Kubernetes PV, PVC, Storage Class, and Provisioner

Before diving into the world of Kubernetes, let’s take a look at what Kubernetes was built on – Docker.

Docker is famous for its simplicity and ease of use. That’s what made Docker popular and became the foundation of Kubernetes. A Docker container is stateless and fast. It can be destroyed and recreated without paying much of a price. But it’s hard to live a meaningful life with amnesia. No matter if it’s your database, your key-value store, or just some raw data. Everyone needs persistent storage.

It’s straightforward to create persistent storage in Docker. In the early versions, the user can use -v to create either a new anonymous undetermined sized empty volume or a bind-mount to a directory on the host. During those days, there was no third party interface allowing you to hook into Docker directly, though it could be easily worked around by bind-mounting the directory which had already been mounted by storage vendor on the host. In August 2015, Docker released v1.8, which officially introduced the volume plugin to allow third-parties to hook up their storage solutions. The installed volume plugin would be called by Docker to create/delete/mount/umount/get/list related volumes. And each volume would have a name. That’s it. The framework of the volume plugin remains largely the same till this day.

Persistent Volume and Persistent Volume Claim

When you try to figure out how to create persistent storage in Kubernetes, the first two concepts you will likely encounter are Persistent Volume (PV), and Persistent Volume Claim (PVC).

So, what are they? Which one of the two works like the volume in Docker?

In fact, neither works like the volume in Docker. In addition to PV and PVC, there is also a Volume concept in Kubernetes, but it’s not like the one in Docker. We will talk about it later.

After you read a bit more about PV and PVC, you would likely realize that PV is the allocated storage and PVC is the request to use that storage. If you have some experiences previously with cloud computing or storage, you would likely think PV is a storage pool and PVC is a volume which would be carved out from the storage pool.

But no, that’s not what PV and PVC are. In Kubernetes, one PV maps to one PVC, and vice versa. It’s one to one mapping exclusively.

I’ve explained those multiple times to people with extensive experience with storage and cloud computing. They almost always scratch their heads after, and cannot make sense of it.

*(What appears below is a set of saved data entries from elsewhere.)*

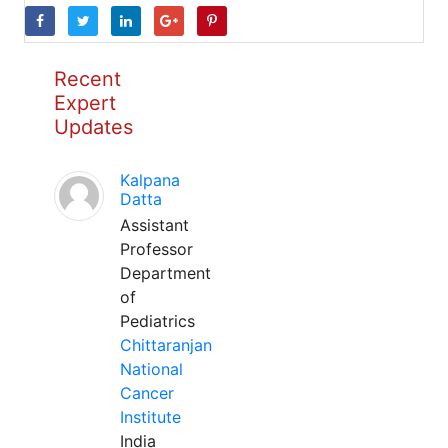
Recent
Expert
Updates
Kalpana
Datta
Assistant
Professor
Department
of
Pediatrics
Chittaranjan
National
Cancer
Institute
India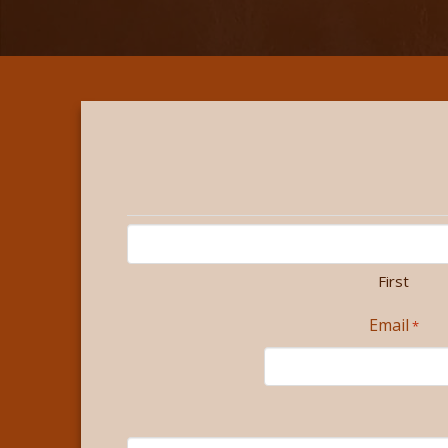
First
Email
*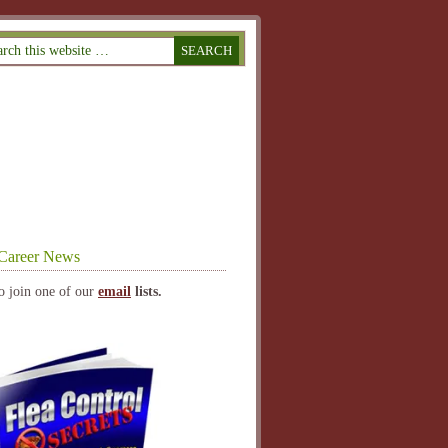
Career News
o join one of our
email
lists.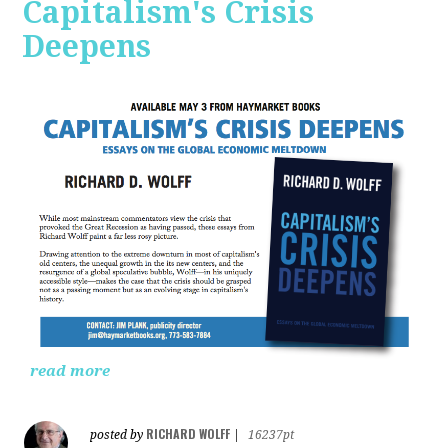
Capitalism's Crisis
Deepens
read more
RICHARD WOLFF
posted by
|
16237pt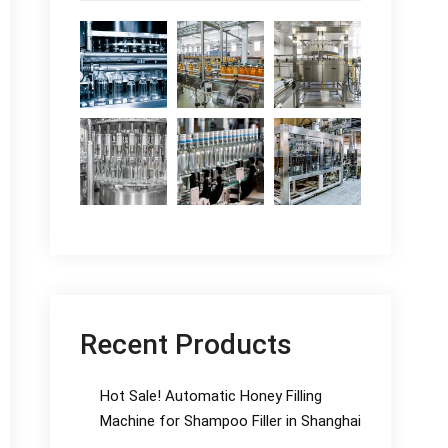
Recent Products
Hot Sale! Automatic Honey Filling
Machine for Shampoo Filler in Shanghai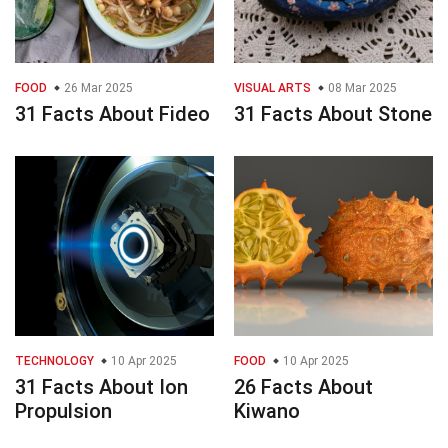
FOOD
26 Mar 2025
VISUAL ARTS
08 Mar 2025
31 Facts About Fideo
31 Facts About Stone
TECHNOLOGY
10 Apr 2025
FOOD
10 Apr 2025
31 Facts About Ion
26 Facts About
Propulsion
Kiwano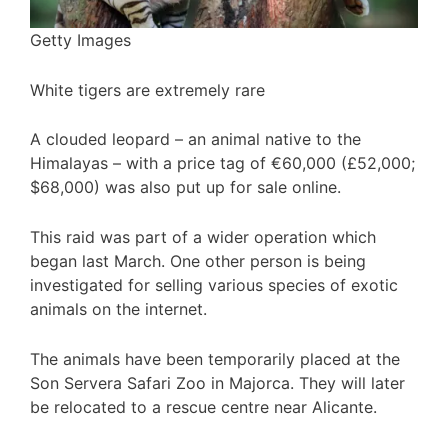
Getty Images
White tigers are extremely rare
A clouded leopard – an animal native to the
Himalayas – with a price tag of €60,000 (£52,000;
$68,000) was also put up for sale online.
This raid was part of a wider operation which
began last March. One other person is being
investigated for selling various species of exotic
animals on the internet.
The animals have been temporarily placed at the
Son Servera Safari Zoo in Majorca. They will later
be relocated to a rescue centre near Alicante.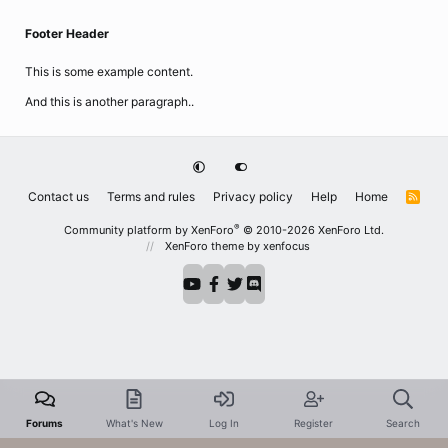
Footer Header
This is some example content.
And this is another paragraph..
Contact us
Terms and rules
Privacy policy
Help
Home
R
S
S
®
Community platform by XenForo
© 2010-2026 XenForo Ltd.
XenForo theme
by xenfocus
Forums
What's New
Log In
Register
Search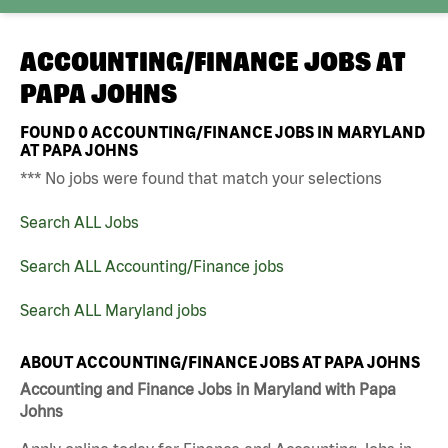
ACCOUNTING/FINANCE JOBS AT
PAPA JOHNS
FOUND
0
ACCOUNTING/FINANCE JOBS IN MARYLAND
AT PAPA JOHNS
*** No jobs were found that match your selections
Search ALL Jobs
Search ALL Accounting/Finance jobs
Search ALL Maryland jobs
ABOUT ACCOUNTING/FINANCE JOBS AT PAPA JOHNS
Accounting and Finance Jobs in Maryland with Papa
Johns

I can’t make sense of it either when I encountered those two concepts for the first time.

Let’s quote the definition of PV and PVC here:

A PersistentVolume (PV) is a piece of storage in the cluster that has been provisioned by an administrator. It is a resource in the cluster just like a node is a cluster resource. PVs are volume plugins like Volumes but have a lifecycle independent of any individual pod that uses the PV. This API object captures the details of the implementation of the storage, be that NFS, iSCSI, or a cloud-provider-specific storage system.

A PersistentVolumeClaim (PVC) is a request for storage by a user. It is similar to a pod. Pods consume node resources and PVCs consume PV resources. Pods can request specific levels of resources (CPU and Memory). Claims can request specific size and access modes (e.g., can be mounted once read/write or many times read-only).

The keywords you need to pay attention to here are by an administrator and by a user.

In short, Kubernetes separates the basic unit of storage into two concepts. PV is a piece of storage which supposed to be pre-allocated by an admin. And PVC is a request for a piece of storage by a user.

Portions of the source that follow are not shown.